But it is going to change this account quiet a bit i think.

*sigh* For two years now i've been doing gmod pictures on this very account, can you belive that? two hole years... two hole life changing years.

Oh sorry i'm rambling aren't i? well let me get the the point then.

I'm planing on putting the Phygun on the shelf, and retire my gmod picture makingness, or rater, all to do with gmod. i've been doing this for 2 years now, i meet alot of cool and awesome people thanks too it, and in some way, it changed my life. But nowadays, i just don't feel the spark i feelt when i first started.... and that gmod is starting to go to hell it self, doesn't make it easy. This dosn't mean i'm going to put this account down, and to be honest, i might want to make a pic or two in the future just for the hell of it, but other then that, i dun knuw yet.

I might be wanting to change this account to my drawing account, transfer all of my pictures too this one, and delete my alt, but this is still to be decided, so i'ma ask, shall i just keep it like it is now? or should i transfer all my drawings over too this one?

(this part is going to be more of the personal stuff of mine, just something i want to say, since why not, if you're not intrested and are actually reading, you can ignore this part)


For two years now, as i said, i've done Gmod, gmod pictures and 3 gmod'ish vidoes, but never have i actualy said how it all got started.

It all started with a gmod video i saw, A video made by :iconlabet1001: ''you can sort of say he made me start gmoding''.
i saw his video with the demoknight guy, and for some reason i relay liked the character and it's development. i got my self gmod, and messed around a bit, and then i found out of the deviant art gmod community, and i started an account, :iconspays:

one of the reason i alos wanted to start, was that i were a bit lonely... not that i didn't have friends, it's just.. no one of them where interested in what i was interested in, and i wanted to meet people.

i made my first picture that i wanted to post spays.deviantart.com/art/demon… .

I relay enjoyed making that picture, and i continued, and i got some Support, that now is good friends.
My watcher count surprisingly quickly grew (quicker then i though it would) and got noticed a little in the gmod community.

I started to meet new and awesome people, got new friends, and i started to get happy, my lust for making pictures got stronger and stronger, i started to learn new Technics, point of view, lighting, details, all of this good stuff.

and i kept improving, making pictures that is actually looking nice and haves some feelings too them.

but with that, it also changed me in to something i didn't want to become...

After the gmod community went true it's huge drama period, and started to fall apart, it started to make me judging.... i started to  judging people for what they like, their fetishes, and i started to dislike people... God i were such an idiot, all i wanted was to make pictures, creativity, funnies stuff that will make people smile.

but no, the community made me forget this goal that was in my head.

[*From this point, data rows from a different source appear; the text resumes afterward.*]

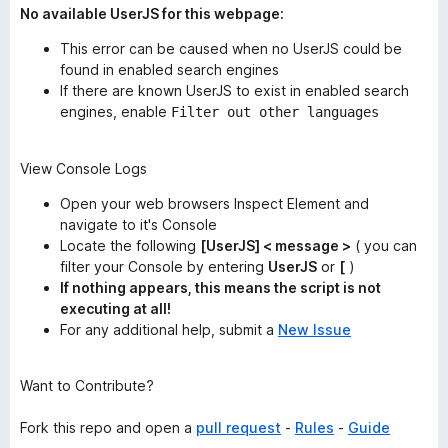
No available UserJS for this webpage:
This error
can
be caused when no UserJS could be
found in enabled search engines
If there are known UserJS to exist in enabled search
engines, enable
Filter out other languages
View Console Logs
Open your web browsers Inspect Element and
navigate to it's Console
Locate the following
[UserJS] < message >
( you can
filter your Console by entering
UserJS
or
[
)
If nothing appears, this means the script is not
executing at all!
For any additional help, submit a
New Issue
Want to Contribute?
Fork this repo and open a
pull request
-
Rules
-
Guide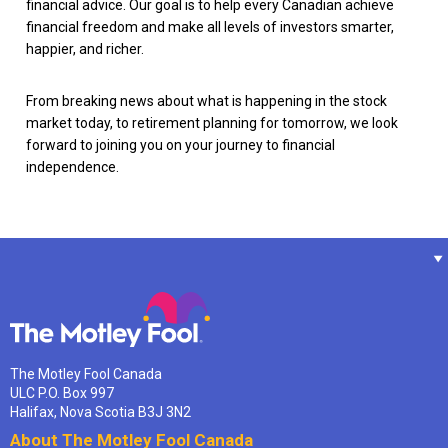
financial advice. Our goal is to help every Canadian achieve
financial freedom and make all levels of investors smarter,
happier, and richer.
From breaking news about what is happening in the stock
market today, to retirement planning for tomorrow, we look
forward to joining you on your journey to financial
independence.
The Motley Fool Canada
ULC P.O. Box 997
Halifax, Nova Scotia B3J 3N2
About The Motley Fool Canada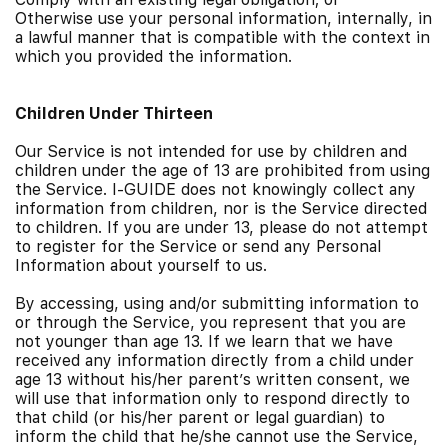
Otherwise use your personal information, internally, in
a lawful manner that is compatible with the context in
which you provided the information.
Children Under Thirteen
Our Service is not intended for use by children and
children under the age of 13 are prohibited from using
the Service. I-GUIDE does not knowingly collect any
information from children, nor is the Service directed
to children. If you are under 13, please do not attempt
to register for the Service or send any Personal
Information about yourself to us.
By accessing, using and/or submitting information to
or through the Service, you represent that you are
not younger than age 13. If we learn that we have
received any information directly from a child under
age 13 without his/her parent’s written consent, we
will use that information only to respond directly to
that child (or his/her parent or legal guardian) to
inform the child that he/she cannot use the Service,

it wasn't before :iconillumint: journal, that made me remember that goal, and made me rethink the dumb and idiotic stuff that i did... i harmed people, and judged them for what they like... and that isn't me... i'm a guy that can accept people for who they are, if they like something wierd, it's okay.... but i forgot it... and for that i am sorry.

it is a saying that my gramp used to say ''never judge a person for what they are or like, before you judge you self'' basically, a saying i've had with me at all time, but forgot it... 

anyway, after that i promised to stop, and never again doing it, and it made me start thinking a little when drama struck or when people was put under the Judge hammer '' no you know what, he might be doing something wierd, but so are all of us, he/she is just a normal person with his/her likeings, why can't you guy just leave them alone'' ofc i never had the balls to say it, but you know.

and i keept with it, with the goal of just making entertaining stuff that everyone will like, and not harm anyone with it, no threats or hurt them with my content, and hate art disappeared from my channal, stuff that could count as it, was more a sense of art then hate.

anyhow, that changed me, but sadly it didn't change the community, ofc some did, but someone still stayed and keeped adding drama...

okay now enough of that, my art improved and i reach 150 awesome watchers, but sadly with all of does people.... i started to lose my spark... i just feel like the community feel so far apart, and we were every were, we weren't connected as we used to be some still are, but not as a community, but as friends.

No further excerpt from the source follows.